What if my company is brand new and has no third-party mentions?

Start with the controllable signals: complete schema on your website, claim your Crunchbase profile (even with minimal funding), verify your Google Knowledge Panel, and create a LinkedIn company page. Then aggressively pursue earned media. First-time founders should aim for 1-2 press mentions in the first 90 days. Every external mention validates your entity.

Does entity optimization replace traditional SEO?

No. Entity optimization works alongside traditional keyword-based SEO. A strong entity presence improves your likelihood of being cited by AI engines. Strong keyword SEO improves your likelihood of ranking in Google SERPs. They’re complementary. Expect 60% of your search traffic to come from traditional SEO and 40% from AI search citation over the next 18-24 months.

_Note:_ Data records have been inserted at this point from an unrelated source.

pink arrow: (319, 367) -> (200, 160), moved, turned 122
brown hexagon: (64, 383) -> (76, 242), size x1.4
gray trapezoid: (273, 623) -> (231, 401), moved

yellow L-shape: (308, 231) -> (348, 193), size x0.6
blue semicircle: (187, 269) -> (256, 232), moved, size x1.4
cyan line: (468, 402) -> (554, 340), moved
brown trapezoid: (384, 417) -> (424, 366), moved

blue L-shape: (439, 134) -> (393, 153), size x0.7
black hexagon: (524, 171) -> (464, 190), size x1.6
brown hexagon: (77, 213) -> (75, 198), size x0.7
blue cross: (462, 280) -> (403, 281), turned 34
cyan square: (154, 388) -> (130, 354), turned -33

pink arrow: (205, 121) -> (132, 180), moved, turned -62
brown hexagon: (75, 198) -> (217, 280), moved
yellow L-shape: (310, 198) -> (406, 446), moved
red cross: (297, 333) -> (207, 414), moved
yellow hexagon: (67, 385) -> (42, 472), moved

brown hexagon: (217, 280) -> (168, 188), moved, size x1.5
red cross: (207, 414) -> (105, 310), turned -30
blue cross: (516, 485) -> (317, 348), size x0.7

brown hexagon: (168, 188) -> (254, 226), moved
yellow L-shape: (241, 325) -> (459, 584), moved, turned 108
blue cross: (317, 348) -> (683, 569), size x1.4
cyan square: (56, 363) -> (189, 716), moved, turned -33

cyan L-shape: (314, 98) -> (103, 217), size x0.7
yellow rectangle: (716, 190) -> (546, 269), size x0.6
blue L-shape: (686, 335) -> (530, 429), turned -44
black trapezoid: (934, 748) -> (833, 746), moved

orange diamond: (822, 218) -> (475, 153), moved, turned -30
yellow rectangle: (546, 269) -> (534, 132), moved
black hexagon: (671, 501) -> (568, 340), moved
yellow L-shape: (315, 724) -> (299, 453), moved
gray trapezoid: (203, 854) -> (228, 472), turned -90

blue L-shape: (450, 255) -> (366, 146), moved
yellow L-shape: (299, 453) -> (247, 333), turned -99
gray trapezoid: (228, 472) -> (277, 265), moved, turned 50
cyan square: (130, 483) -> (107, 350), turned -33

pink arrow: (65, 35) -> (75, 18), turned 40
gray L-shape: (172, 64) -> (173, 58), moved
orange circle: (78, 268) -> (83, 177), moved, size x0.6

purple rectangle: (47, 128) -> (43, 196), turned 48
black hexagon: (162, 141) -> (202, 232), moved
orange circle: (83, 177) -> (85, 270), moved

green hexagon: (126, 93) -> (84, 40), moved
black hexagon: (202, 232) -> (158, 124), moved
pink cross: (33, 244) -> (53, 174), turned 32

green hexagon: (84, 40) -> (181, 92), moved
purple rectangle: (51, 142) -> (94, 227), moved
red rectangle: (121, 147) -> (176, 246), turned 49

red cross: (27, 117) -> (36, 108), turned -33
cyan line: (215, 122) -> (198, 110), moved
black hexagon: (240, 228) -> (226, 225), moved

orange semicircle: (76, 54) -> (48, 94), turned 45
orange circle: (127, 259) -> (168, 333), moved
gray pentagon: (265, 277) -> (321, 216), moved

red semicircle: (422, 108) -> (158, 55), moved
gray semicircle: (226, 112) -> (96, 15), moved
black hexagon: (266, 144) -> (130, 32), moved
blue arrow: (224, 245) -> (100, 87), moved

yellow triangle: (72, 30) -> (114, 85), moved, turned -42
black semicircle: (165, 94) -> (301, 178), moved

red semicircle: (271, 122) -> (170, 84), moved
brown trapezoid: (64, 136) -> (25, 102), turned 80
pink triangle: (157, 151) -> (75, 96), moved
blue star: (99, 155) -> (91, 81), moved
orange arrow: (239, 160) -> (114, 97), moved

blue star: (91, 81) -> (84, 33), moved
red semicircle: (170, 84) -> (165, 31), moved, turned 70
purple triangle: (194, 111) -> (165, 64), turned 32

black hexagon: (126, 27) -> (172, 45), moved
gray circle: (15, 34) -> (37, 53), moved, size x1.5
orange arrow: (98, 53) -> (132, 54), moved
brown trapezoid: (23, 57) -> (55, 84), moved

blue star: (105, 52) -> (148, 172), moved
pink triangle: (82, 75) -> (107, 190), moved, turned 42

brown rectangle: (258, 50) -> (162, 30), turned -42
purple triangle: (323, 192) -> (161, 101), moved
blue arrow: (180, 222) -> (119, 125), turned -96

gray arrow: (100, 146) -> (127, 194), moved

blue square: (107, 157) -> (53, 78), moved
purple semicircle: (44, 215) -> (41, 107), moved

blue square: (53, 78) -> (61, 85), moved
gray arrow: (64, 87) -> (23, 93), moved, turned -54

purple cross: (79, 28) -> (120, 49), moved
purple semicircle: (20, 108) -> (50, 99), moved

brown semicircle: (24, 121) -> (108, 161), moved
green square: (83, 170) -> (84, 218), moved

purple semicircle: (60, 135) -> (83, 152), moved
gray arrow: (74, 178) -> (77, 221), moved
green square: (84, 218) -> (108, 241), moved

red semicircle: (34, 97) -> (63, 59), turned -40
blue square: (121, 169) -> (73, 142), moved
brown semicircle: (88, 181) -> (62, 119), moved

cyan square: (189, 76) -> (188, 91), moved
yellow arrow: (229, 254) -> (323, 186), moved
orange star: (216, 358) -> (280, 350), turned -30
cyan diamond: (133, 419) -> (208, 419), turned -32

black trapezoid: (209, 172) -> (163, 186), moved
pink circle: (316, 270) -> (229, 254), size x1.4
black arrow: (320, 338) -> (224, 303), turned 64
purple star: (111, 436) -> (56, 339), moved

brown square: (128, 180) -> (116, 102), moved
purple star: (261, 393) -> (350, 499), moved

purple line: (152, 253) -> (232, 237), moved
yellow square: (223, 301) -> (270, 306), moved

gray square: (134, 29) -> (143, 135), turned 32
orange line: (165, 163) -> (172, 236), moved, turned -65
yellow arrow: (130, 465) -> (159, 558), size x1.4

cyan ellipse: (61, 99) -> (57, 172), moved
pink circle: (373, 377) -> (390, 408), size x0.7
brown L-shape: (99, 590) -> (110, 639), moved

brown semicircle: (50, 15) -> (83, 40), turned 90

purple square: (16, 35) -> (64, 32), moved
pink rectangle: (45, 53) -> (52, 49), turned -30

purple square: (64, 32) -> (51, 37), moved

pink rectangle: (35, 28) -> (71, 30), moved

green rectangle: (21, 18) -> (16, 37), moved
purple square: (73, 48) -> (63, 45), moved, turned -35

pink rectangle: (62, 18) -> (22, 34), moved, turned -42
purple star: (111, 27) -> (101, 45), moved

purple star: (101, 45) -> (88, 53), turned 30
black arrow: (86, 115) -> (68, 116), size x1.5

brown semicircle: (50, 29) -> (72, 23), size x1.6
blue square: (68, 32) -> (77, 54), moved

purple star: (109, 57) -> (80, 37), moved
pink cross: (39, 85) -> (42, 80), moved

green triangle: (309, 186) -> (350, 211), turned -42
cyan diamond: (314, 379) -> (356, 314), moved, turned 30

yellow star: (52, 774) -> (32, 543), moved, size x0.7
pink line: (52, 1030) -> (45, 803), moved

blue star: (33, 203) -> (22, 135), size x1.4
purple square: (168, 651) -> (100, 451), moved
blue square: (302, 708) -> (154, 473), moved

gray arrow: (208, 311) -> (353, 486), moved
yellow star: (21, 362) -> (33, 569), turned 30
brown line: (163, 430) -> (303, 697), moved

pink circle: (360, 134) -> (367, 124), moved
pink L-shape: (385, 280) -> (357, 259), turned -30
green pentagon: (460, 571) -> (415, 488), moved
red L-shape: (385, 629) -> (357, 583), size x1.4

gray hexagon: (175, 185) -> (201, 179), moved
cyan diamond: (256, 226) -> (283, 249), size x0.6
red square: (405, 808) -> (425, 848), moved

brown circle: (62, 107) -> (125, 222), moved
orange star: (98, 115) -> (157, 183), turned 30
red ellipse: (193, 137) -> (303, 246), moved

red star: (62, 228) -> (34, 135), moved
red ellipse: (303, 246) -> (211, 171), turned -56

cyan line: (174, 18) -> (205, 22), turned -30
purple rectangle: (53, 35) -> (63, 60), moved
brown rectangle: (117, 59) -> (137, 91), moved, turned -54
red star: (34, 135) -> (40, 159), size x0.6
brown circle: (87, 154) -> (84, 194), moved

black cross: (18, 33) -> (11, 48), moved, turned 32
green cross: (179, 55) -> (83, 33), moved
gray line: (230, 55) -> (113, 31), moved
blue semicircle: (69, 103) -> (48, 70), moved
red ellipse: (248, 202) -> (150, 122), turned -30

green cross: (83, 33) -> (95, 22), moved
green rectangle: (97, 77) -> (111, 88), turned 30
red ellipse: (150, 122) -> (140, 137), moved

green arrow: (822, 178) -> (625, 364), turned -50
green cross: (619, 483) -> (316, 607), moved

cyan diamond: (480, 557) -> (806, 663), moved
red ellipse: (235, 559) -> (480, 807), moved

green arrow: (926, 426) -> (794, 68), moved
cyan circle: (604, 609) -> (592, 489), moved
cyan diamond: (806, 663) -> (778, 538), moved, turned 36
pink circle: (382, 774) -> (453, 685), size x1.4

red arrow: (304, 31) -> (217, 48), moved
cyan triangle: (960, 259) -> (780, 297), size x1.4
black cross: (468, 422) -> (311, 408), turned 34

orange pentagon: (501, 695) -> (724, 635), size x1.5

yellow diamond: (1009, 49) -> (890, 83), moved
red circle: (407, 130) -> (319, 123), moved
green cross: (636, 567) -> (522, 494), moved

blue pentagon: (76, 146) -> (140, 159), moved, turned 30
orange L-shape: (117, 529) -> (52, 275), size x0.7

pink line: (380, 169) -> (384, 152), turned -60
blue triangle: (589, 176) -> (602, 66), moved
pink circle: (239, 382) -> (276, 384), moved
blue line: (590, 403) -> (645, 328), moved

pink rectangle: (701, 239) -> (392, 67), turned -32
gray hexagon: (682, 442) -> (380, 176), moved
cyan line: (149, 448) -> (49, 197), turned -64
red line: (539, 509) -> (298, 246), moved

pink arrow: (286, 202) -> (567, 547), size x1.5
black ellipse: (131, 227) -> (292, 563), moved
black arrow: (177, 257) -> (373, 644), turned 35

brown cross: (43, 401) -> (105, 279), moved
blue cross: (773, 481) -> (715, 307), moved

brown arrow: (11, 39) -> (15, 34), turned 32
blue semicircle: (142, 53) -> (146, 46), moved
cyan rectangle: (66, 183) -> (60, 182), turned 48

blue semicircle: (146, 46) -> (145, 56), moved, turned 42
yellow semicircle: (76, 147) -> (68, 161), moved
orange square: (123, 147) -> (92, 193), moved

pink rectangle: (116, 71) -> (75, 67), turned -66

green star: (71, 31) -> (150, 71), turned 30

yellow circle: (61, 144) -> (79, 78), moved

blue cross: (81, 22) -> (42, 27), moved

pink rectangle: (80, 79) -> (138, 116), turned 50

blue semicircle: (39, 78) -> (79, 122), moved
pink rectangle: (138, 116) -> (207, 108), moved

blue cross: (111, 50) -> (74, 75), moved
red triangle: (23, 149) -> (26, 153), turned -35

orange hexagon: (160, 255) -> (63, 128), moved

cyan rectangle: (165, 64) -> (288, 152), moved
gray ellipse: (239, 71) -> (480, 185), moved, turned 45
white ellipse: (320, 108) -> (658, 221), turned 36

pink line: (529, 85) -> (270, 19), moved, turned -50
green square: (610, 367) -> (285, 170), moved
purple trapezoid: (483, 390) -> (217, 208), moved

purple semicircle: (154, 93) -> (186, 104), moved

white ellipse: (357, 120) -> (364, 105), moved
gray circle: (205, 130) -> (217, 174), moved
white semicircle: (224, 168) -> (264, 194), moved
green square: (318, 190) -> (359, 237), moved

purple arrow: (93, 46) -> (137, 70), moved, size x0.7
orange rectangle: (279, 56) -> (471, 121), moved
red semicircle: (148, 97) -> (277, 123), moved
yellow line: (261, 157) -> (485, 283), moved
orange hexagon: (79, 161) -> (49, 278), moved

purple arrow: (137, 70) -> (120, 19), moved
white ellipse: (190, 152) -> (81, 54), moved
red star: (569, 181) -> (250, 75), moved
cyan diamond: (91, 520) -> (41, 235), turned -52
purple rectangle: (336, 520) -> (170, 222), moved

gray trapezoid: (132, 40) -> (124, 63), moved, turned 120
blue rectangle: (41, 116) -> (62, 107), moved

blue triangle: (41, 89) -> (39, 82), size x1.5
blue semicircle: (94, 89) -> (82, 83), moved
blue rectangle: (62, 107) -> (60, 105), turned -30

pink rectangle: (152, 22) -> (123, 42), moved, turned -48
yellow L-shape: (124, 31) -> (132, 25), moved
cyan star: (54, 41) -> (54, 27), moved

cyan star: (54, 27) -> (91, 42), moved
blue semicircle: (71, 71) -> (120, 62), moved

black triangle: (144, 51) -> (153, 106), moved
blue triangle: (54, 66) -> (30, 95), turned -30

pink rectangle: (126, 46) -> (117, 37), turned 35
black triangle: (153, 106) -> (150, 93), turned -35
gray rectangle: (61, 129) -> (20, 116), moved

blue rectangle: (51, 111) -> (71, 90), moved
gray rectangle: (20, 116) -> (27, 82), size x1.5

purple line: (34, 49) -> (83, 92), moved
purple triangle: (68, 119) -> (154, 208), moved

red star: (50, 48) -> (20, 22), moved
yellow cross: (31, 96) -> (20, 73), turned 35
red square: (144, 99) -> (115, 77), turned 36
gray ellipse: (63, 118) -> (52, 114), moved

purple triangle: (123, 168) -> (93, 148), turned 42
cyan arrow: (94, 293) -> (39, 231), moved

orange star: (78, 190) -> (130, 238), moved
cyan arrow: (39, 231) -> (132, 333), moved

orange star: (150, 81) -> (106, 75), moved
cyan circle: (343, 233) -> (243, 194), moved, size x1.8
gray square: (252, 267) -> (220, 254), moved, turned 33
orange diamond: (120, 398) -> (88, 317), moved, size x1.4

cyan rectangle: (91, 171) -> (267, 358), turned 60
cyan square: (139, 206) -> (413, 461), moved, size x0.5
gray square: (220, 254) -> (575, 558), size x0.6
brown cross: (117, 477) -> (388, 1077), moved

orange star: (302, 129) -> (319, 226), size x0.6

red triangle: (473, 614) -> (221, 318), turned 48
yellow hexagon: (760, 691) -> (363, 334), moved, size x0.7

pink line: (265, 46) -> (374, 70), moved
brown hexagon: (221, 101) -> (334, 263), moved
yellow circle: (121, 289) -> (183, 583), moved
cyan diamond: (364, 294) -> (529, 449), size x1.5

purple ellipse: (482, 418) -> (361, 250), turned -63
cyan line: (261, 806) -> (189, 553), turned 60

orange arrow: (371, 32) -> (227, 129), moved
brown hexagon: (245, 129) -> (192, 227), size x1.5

Which schema markup is most important for startups?

Prioritize in this order: (1) Organization schema with founding date, description, and contact info, (2) Product schema for each offering, (3) LocalBusiness schema if you’re location-specific, (4) Article schema for blog content. Get the first two perfect before worrying about the rest.

Keywords were the currency of keyword-matching algorithms. Entities are the currency of AI search.

Your job is no longer to compete for keyword rankings. It’s to establish your entity as authoritative, verifiable, and relationship-aware in AI training data and knowledge graphs.

This requires three parallel efforts:

  1. Build complete entity profiles in Crunchbase, LinkedIn, and industry directories where AI engines source data.
  2. Write entity-centric content with schema markup that declares your relationships to the broader ecosystem.
  3. Earn third-party citations from authoritative sources that validate your entity.

Start with Step 1 this week. You have direct control, and it compounds immediately. By month three, you’ll see measurable shifts in how AI engines perceive and cite your entity.

The companies winning in AI search right now aren’t the ones with the best keywords. They’re the ones with the strongest entities.